Stan Marett, president of MR3 and Bioscience District facility tenant, gave a report to the board and discussed how his business is evolving.
MR3 Health is a dynamic remote patient monitoring, RPM, company bringing an innovative combination of service and medical technology to patients and insurers to help prevent the complications associated with chronic diseases like diabetes and hypertension.
MR3 monitors patients on a daily basis, identifying those with negative physiologic trends. Upon identification, alerts are communicated to the member, health care payer, and the member’s clinical team indicating high risk of an acute health event.
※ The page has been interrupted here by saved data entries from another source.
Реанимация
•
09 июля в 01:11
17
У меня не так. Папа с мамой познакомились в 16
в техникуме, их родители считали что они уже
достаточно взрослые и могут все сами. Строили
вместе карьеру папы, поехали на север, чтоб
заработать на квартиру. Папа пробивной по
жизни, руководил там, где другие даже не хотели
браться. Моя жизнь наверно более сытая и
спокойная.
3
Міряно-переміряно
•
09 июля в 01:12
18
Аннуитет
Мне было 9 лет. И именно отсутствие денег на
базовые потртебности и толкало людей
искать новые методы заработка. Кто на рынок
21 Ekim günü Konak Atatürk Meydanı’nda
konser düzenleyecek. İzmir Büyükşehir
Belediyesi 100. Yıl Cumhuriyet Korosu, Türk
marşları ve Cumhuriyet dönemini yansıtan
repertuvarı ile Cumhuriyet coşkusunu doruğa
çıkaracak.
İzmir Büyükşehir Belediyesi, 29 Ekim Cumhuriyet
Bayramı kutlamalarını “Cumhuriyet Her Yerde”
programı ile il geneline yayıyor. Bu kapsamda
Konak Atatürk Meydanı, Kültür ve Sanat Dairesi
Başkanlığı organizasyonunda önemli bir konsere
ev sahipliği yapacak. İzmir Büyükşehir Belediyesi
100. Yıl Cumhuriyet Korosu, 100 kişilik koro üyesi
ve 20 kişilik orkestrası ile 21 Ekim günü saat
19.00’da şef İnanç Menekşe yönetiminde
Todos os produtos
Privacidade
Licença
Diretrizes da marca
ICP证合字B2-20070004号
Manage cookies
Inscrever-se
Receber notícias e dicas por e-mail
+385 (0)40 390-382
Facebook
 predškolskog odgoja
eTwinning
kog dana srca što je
MR3 proactively identifies the need for intervention thereby providing the opportunity to reduce risk and the potential cost of treatment and hospitalization.
The device detects the foot ulcer by looking for increased temperature at the site before there are any outward signs of a problem. There are other programs available that can monitor hypertension, diabetes, chronic obstructive pulmonary disease and chronic heart failure.
MR3 has contracted with a sizable private practice and hopes to continue to add other practices to its customer base, Marett said. The company will contract with single providers as well.
The company has 85 prototypes of the device that detects foot ulcers to be used in field studies.
“We’re about 90 days out from having commercial devices,” he said.
MR3 is headquartered in San Antonio and is slowly working its way north on Interstate 35 in its quest for customers.